Thursday, December 19, 2024

Markitdown: Convert Office Documents Into AI-Friendly Markdown

Microsoft recently released Markitdown, a powerful open-source library designed to convert Word documents, PDFs, Excel files, and PowerPoints into plain text Markdown syntax.

By bridging the gap between proprietary formats and text-based Markdown, Markitdown streamlines how we prepare documents for AI applications. So let’s dive into how this tool works, what makes it so interesting, and how you can start using it today.

Why Markitdown Matters#

Beyond its pure utility, Markitdown represents a strategic shift by Microsoft to embrace open-source solutions and the growing influence of AI. Instead of locking users into proprietary formats, Markitdown lets businesses leverage their existing Office content in new applications and workflows.

By converting documents into Markdown, Markitdown enables seamless integration with Large Language Models (LLMs) for tasks like Retrieval-Augmented Generation (RAG). This is especially useful for businesses looking to enhance their AI capabilities and make better use of their content.

Testing Markitdown#

So how well does it work? Let’s take a look at converting a few traditional Office document formats into Markdown. Starting, of course, with the quintessential Microsoft document format: Microsoft Word.

Word Document (.docx) to Markdown#

Below on the left is a resume template provided to Markitdown as the input, and on the right is the output in Markdown.

resume.docx

The library does an excellent job extracting data while preserving heading details. It’s easy to imagine this conversion being part of an AI-powered workflow to process incoming job applications.

Powerpoint (.pptx) to Markdown#

Next, let’s convert a PowerPoint presentation with an embedded chart to see how Markitdown handles it. On the left is page four of a multi-page PowerPoint file containing a bar chart, and on the right you can see the Markdown output, including the slide number as a comment.

chart.pptx

Once again, the heading information is preserved. More impressively, the bar chart is converted into a Markdown table, making it simple for an LLM to process the chart’s information.

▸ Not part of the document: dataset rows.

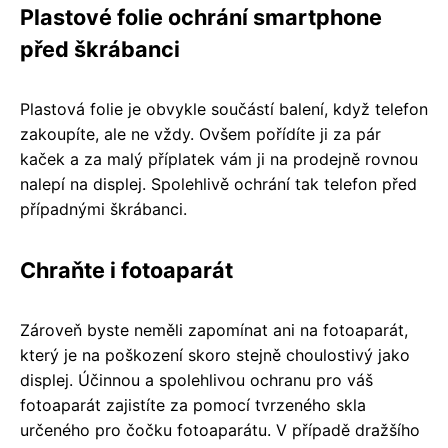
Plastové folie ochrání smartphone
před škrábanci
Plastová folie je obvykle součástí balení, když telefon
zakoupíte, ale ne vždy. Ovšem pořídíte ji za pár
kaček a za malý příplatek vám ji na prodejně rovnou
nalepí na displej. Spolehlivě ochrání tak telefon před
případnými škrábanci.
Chraňte i fotoaparát
Zároveň byste neměli zapomínat ani na fotoaparát,
který je na poškození skoro stejně choulostivý jako
displej. Účinnou a spolehlivou ochranu pro váš
fotoaparát zajistíte za pomocí tvrzeného skla
určeného pro čočku fotoaparátu. V případě dražšího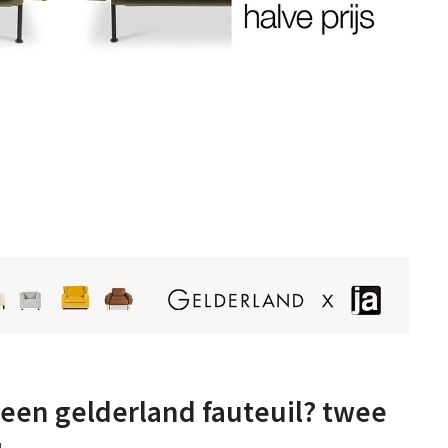
 een gelderland fauteuil? twee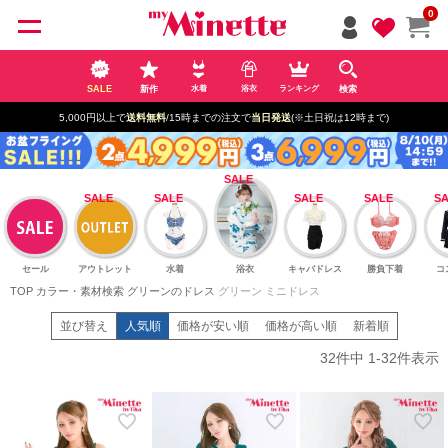
ペー
0
ジト
ップ
へ
SALE
新作
検索
水着
浴衣
ランキング
5,000円以上で
送料無料
/15時までの注文で
当日発送
(※土日祝は12時まで)
セール
アウトレット
水着
浴衣
キャバドレス
勝負下着
コ
TOP
カラー・素材検索
グリーンのドレス
グリーン ミニドレス
並び替え
人気順
価格が安い順
価格が高い順
新着順
32
件中
1
-
32
件表示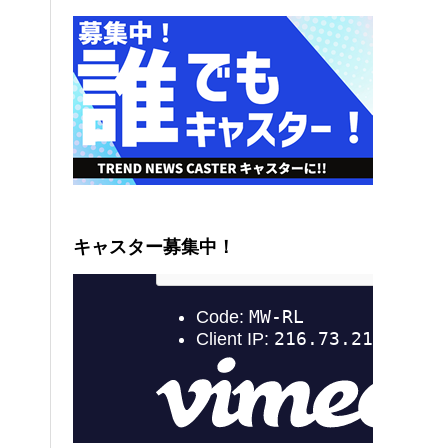
キャスター募集中！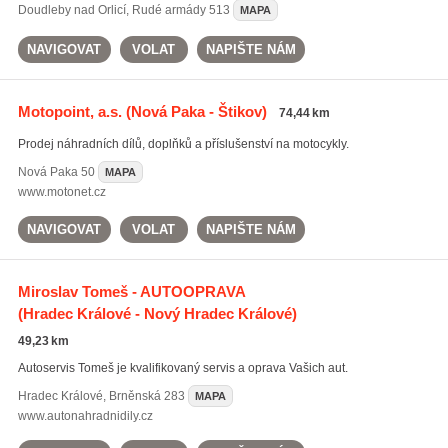
Doudleby nad Orlicí
,
Rudé armády 513
MAPA
NAVIGOVAT
VOLAT
NAPIŠTE NÁM
Motopoint, a.s.
(Nová Paka - Štikov)
74,44 km
Prodej náhradních dílů, doplňků a příslušenství na motocykly.
Nová Paka
50
MAPA
www.motonet.cz
NAVIGOVAT
VOLAT
NAPIŠTE NÁM
Miroslav Tomeš - AUTOOPRAVA
(Hradec Králové - Nový Hradec Králové)
49,23 km
Autoservis Tomeš je kvalifikovaný servis a oprava Vašich aut.
Hradec Králové
,
Brněnská 283
MAPA
www.autonahradnidily.cz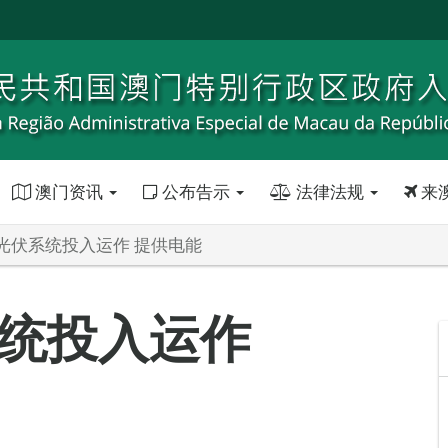
澳门资讯
公布告示
法律法规
来
光伏系统投入运作 提供电能
统投入运作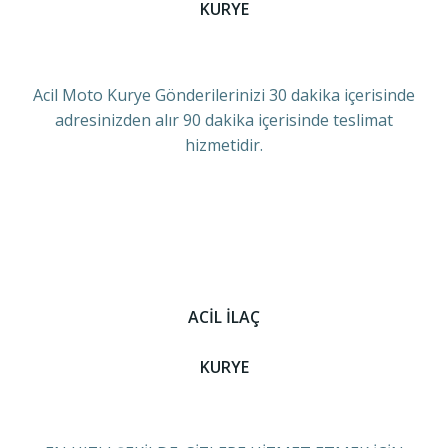
KURYE
Acil Moto Kurye Gönderilerinizi 30 dakika içerisinde
adresinizden alır 90 dakika içerisinde teslimat
hizmetidir.
ACİL İLAÇ
KURYE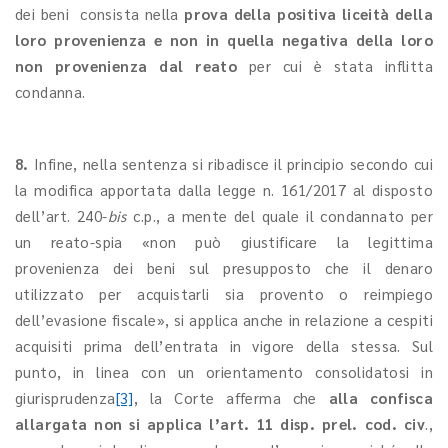
dei beni consista nella
prova della positiva liceità della
loro provenienza e non in quella negativa della loro
non provenienza dal reato
per cui è stata inflitta
condanna.
8.
Infine, nella sentenza si ribadisce il principio secondo cui
la modifica apportata dalla legge n. 161/2017 al disposto
dell’art. 240-
bis
c.p., a mente del quale il condannato per
un reato-spia «non può giustificare la legittima
provenienza dei beni sul presupposto che il denaro
utilizzato per acquistarli sia provento o reimpiego
dell’evasione fiscale», si applica anche in relazione a cespiti
acquisiti prima dell’entrata in vigore della stessa. Sul
punto, in linea con un orientamento consolidatosi in
giurisprudenza
[3]
, la Corte afferma che
alla confisca
allargata non si applica l’art. 11 disp. prel. cod. civ
.,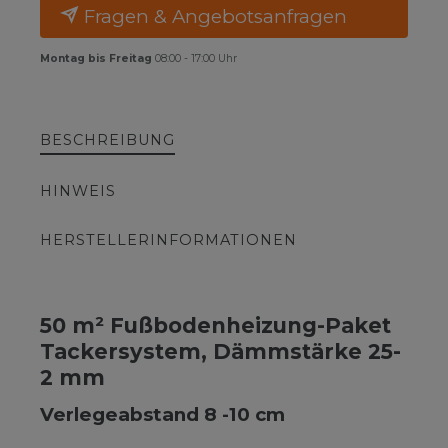
Fragen & Angebotsanfragen
Montag bis Freitag
08:00 - 17:00 Uhr
BESCHREIBUNG
HINWEIS
HERSTELLERINFORMATIONEN
50 m² Fußbodenheizung-Paket
Tackersystem, Dämmstärke 25-
2 mm
Verlegeabstand 8 -10 cm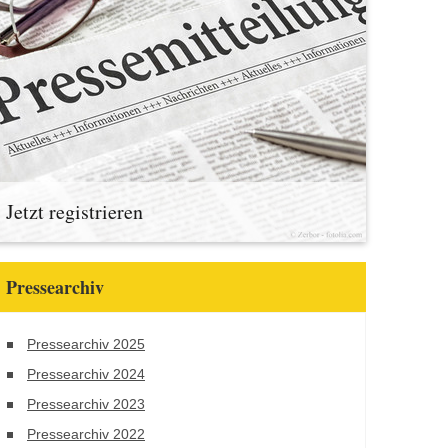
Jetzt registrieren
Pressearchiv
Pressearchiv 2025
Pressearchiv 2024
Pressearchiv 2023
Pressearchiv 2022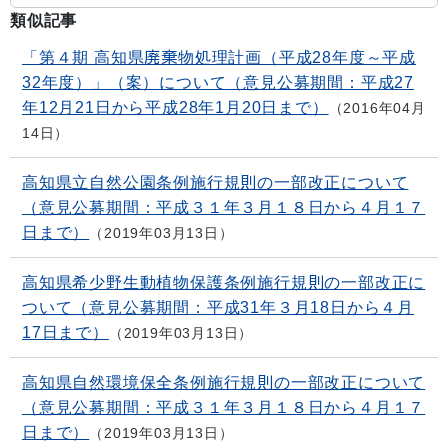
類似記事
「第４期 高知県廃棄物処理計画（平成28年度～平成
32年度）」（案）について（意見公募期間：平成27
年12月21日から平成28年1月20日まで）
2016年04月
14日
高知県立自然公園条例施行規則の一部改正について
（意見公募期間：平成３１年３月１８日から４月１７
日まで）
2019年03月13日
高知県希少野生動植物保護条例施行規則の一部改正に
ついて（意見公募期間：平成31年３月18日から４月
17日まで）
2019年03月13日
高知県自然環境保全条例施行規則の一部改正について
（意見公募期間：平成３１年３月１８日から４月１７
日まで）
2019年03月13日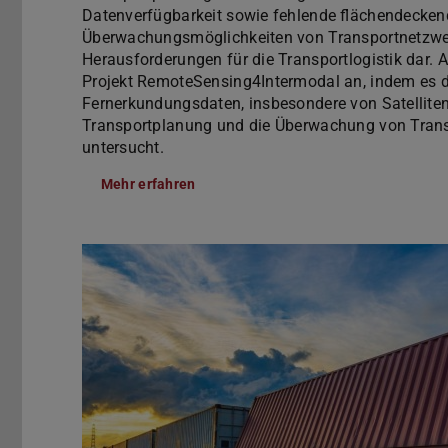
Datenverfügbarkeit sowie fehlende flächendecken
Überwachungsmöglichkeiten von Transportnetzwe
Herausforderungen für die Transportlogistik dar. 
Projekt RemoteSensing4Intermodal an, indem es d
Fernerkundungsdaten, insbesondere von Satellitenb
Transportplanung und die Überwachung von Tran
untersucht.
Mehr erfahren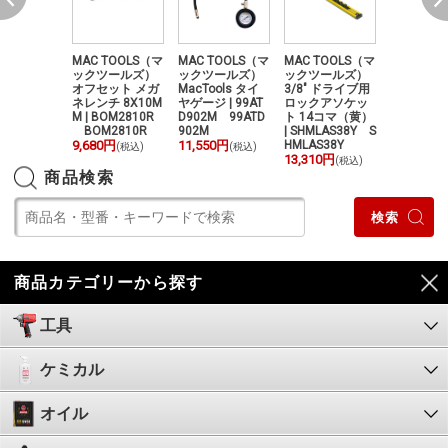
TOOLS（マ
MAC TOOLS（マ
MAC TOOLS（マ
MAC TOOLS（マ
MAC TOO
ツールズ）
ックツールズ）
ックツールズ）
ックツールズ）
ックツー
Vibe® ボー
オフセット メガ
MacTools タイ
3/8" ドライブ用
O2センサ
ンハンマー
ネレンチ 8X10M
ヤゲージ | 99AT
ロックアソケッ
ットレンチ 
 | BH08AV
M | BOM2810R
D902M 99ATD
ト 14コマ（黄）
W8875B
AV
BOM2810R
902M
| SHMLAS38Y S
8875B
50円
9,680円
11,550円
HMLAS38Y
13,550円
(税込)
(税込)
(税込)
(
13,310円
(税込)
商品検索
商品カテゴリーから探す
工具
ケミカル
オイル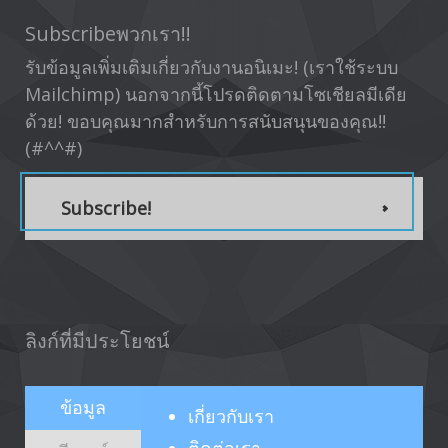
Subscribeพวกเรา!!
รับข้อมูลเพิ่มเติมเกี่ยวกับงานอนิเมะ! (เราใช้ระบบ
Mailchimp) นอกจากนี้โปรดติดตามโซเชียลมีเดีย
ด้วย! ขอบคุณมากสำหรับการสนับสนุนของคุณ!!
(#^^#)
Subscribe!
ลิงก์ที่มีประโยชน์
ข้อมูล
เกี่ยวกับ
เรา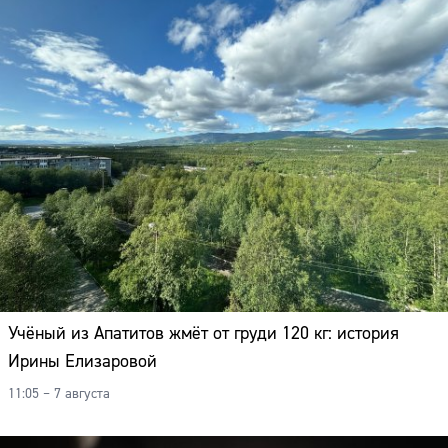
Учёный из Апатитов жмёт от груди 120 кг: история
Ирины Елизаровой
11:05 – 7 августа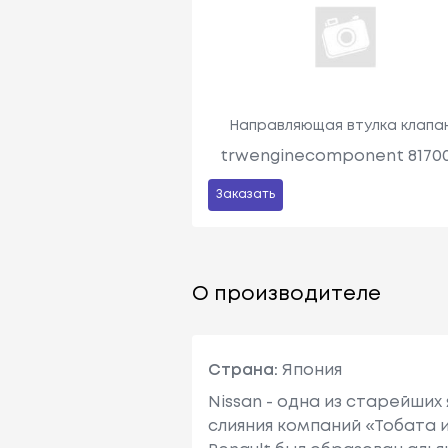
Направляющая втулка клапа
trwenginecomponent 8170
Заказать
О производителе
Страна:
Япония
Nissan - одна из старейших
слияния компаний «Тобата и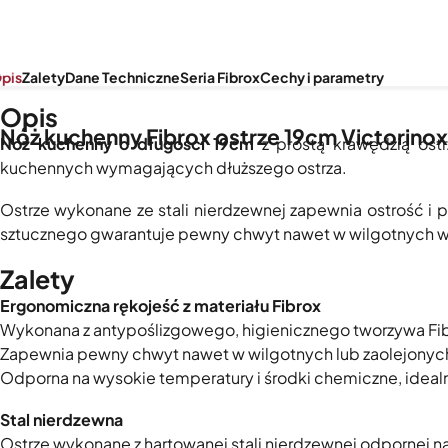
pis
Zalety
Dane Techniczne
Seria Fibrox
Cechy i parametry
Opis
Nóż kuchenny Fibrox ostrze 19cm Victorinox
Nóż kuchenny o długości 19cm
z prostą krawędzią ost
kuchennych wymagających dłuższego ostrza.
Ostrze wykonane ze stali nierdzewnej zapewnia ostrość i 
sztucznego gwarantuje pewny chwyt nawet w wilgotnych w
Zalety
Ergonomiczna rękojeść z materiału Fibrox
Wykonana z antypoślizgowego, higienicznego tworzywa Fib
Zapewnia pewny chwyt nawet w wilgotnych lub zaolejonych
Odporna na wysokie temperatury i środki chemiczne, ideal
Stal nierdzewna
Ostrze wykonane z hartowanej stali nierdzewnej odpornej na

Excel (.xlsx) to Markdown#

Moving on to Excel, you can see the input of a simple Excel file on the left and the output on the right.

simple.xlsx

The library converts the Excel file to a Markdown table without any issue. But what about a more complex Excel file with custom formatting?

Below on the left is an Excel file using blank cells for spacing and padding. The conversion on the right contains multiple cells labeled “NaN” (not a number).

formatted.xlsx

Even so, the data is still preserved in a format that’s understandable by both humans and large language models. As shown in the conversation below, ChatGPT had no problem interpreting the data despite its odd structure.

In a full document processing workflow, you could use an LLM to clean up the data into cleaner format.

Portable Document Format (.pdf) to Markdown#

Finally, even though PDF isn’t a Microsoft format, let’s see how Markitdown handles PDF files. On the left is the input, and on the right is the conversion, which accurately reflects the text contents.

The image content isn’t included, and there’s no indication in the output that an image was present. Ideally, in a complete document processing pipeline, you’d want to flag any PDF images for additional processing. It’s also worth noting that the PDF on the left isn’t a scanned document, so there’s no rastered text that would require OCR.

Potential Use Cases#

Markitdown’s ability to convert documents into Markdown opens up a range of possibilities for businesses and developers. By making proprietary formats more accessible, it allows for seamless integration into AI pipelines—enhancing data retrieval, structured data extraction, and content analysis. This is especially useful for creating AI-driven applications that require clean, structured input.

Moreover, Markitdown boosts collaboration and content management by making documents more versatile and easier to work with. Whether you’re feeding large language models, generating structured datasets, or refining document workflows, Markitdown offers a flexible and powerful solution.